→ Your objective
Among the records that follow, find the line with "Outline any instance" and the line with "Find all instances". Set down those lines and all lines between them exactly, without adding anything.
---------- Records shown
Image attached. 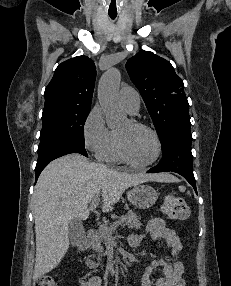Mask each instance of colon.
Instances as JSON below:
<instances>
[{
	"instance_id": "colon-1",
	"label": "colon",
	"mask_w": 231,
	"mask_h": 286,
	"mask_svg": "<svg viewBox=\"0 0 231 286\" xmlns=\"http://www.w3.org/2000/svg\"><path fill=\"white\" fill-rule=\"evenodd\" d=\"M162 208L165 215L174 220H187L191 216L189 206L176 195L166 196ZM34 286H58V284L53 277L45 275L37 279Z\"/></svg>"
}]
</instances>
--------------------
---------- Records shown
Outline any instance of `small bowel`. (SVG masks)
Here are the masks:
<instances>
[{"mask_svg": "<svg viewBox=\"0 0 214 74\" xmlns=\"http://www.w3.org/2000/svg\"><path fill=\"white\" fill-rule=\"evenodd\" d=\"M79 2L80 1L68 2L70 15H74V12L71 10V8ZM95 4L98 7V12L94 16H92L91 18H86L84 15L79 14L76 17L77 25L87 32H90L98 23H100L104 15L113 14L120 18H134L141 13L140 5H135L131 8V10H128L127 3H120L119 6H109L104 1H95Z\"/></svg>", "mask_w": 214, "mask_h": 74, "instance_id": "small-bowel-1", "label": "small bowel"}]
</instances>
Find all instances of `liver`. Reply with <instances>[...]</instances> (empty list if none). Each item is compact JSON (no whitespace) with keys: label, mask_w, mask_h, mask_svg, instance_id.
--------------------
---------- Records shown
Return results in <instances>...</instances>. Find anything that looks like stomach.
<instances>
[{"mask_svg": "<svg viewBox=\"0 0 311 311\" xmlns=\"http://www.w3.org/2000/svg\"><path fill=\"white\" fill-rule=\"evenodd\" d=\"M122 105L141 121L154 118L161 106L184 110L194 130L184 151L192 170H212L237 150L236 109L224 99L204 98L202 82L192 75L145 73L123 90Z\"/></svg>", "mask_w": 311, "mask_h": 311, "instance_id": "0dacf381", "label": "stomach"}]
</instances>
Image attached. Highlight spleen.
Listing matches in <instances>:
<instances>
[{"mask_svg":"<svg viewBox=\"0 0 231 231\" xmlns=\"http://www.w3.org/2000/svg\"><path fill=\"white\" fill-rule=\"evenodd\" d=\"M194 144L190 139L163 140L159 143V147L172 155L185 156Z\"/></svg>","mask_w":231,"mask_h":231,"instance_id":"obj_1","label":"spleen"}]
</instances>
--------------------
→ Result for this task
Outline any instance of `small bowel`. (SVG masks)
Here are the masks:
<instances>
[{"mask_svg": "<svg viewBox=\"0 0 214 74\" xmlns=\"http://www.w3.org/2000/svg\"><path fill=\"white\" fill-rule=\"evenodd\" d=\"M79 2L80 1L68 2L70 15H74V12L71 10V8ZM95 4L98 7V12L94 16H92L91 18H86L84 15L79 14L76 17L77 25L87 32H90L98 23H100L104 15L113 14L120 18H134L141 13L140 5H135L131 8V10H128L127 3H120L119 6H109L104 1H95Z\"/></svg>", "mask_w": 214, "mask_h": 74, "instance_id": "small-bowel-1", "label": "small bowel"}]
</instances>
Find all instances of `liver`. Reply with <instances>[...]</instances> (empty list if none). Each item is compact JSON (no whitespace) with keys: label, mask_w, mask_h, mask_svg, instance_id.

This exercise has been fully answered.